**** Records supplied ****

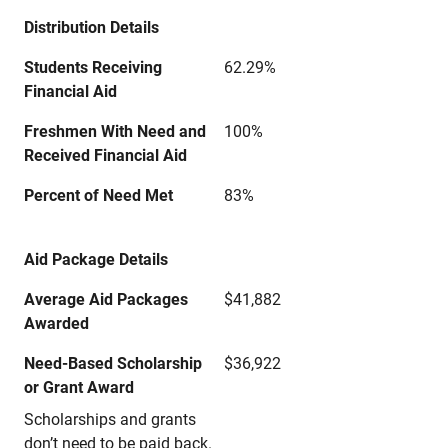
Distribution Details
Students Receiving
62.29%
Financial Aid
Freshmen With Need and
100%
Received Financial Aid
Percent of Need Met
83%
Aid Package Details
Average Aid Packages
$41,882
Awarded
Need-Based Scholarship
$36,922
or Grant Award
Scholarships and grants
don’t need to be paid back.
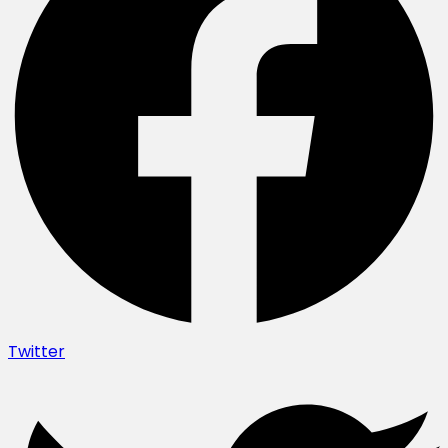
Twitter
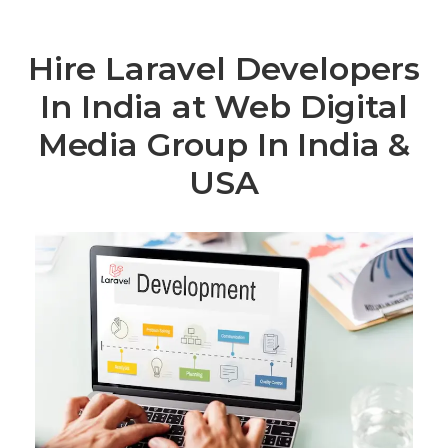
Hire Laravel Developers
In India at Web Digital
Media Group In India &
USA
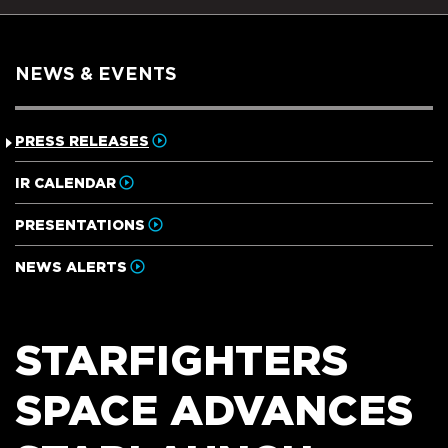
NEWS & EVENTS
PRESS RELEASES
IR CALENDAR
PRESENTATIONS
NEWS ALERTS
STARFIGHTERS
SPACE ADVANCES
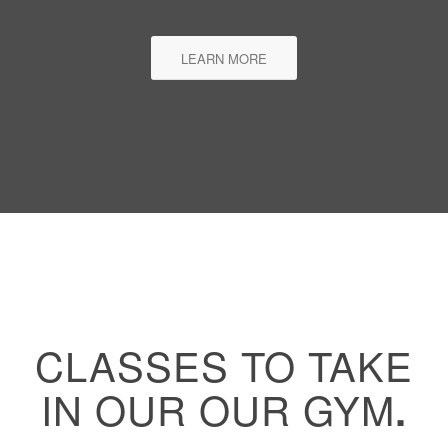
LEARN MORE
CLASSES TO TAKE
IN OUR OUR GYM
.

****
**** Records supplied ****

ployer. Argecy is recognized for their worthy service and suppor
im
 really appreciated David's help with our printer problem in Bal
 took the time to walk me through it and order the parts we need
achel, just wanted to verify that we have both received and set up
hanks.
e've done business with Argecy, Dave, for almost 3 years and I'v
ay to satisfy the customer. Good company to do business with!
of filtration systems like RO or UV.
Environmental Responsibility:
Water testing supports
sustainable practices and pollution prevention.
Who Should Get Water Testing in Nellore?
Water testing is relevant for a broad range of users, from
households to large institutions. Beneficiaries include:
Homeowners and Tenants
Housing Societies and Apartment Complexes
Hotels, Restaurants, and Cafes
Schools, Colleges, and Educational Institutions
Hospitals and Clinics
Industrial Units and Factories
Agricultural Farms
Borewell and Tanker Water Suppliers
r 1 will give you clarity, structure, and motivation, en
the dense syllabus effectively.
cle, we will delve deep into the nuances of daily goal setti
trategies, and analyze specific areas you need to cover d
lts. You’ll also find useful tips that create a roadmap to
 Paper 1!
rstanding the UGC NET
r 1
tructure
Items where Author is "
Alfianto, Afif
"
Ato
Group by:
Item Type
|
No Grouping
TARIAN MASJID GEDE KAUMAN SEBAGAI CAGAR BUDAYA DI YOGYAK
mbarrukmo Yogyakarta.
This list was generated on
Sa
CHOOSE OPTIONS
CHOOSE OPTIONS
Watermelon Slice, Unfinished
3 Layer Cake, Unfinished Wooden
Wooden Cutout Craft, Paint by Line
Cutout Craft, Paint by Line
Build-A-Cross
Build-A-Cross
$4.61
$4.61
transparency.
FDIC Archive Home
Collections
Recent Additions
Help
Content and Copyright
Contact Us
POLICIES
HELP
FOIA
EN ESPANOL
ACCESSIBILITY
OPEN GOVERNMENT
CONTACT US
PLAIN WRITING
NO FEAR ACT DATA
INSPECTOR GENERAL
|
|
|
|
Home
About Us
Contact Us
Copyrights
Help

****

> **Task brief**:
Restate word for word the entries above, starting at the line with "sustainable practices and" and ending at the line with "Homeowners and Tenants", inclusive, and no others.

> **Result for this exercise**:
sustainable practices and pollution prevention.
Who Should Get Water Testing in Nellore?
Water testing is relevant for a broad range of users, from
households to large institutions. Beneficiaries include:
Homeowners and Tenants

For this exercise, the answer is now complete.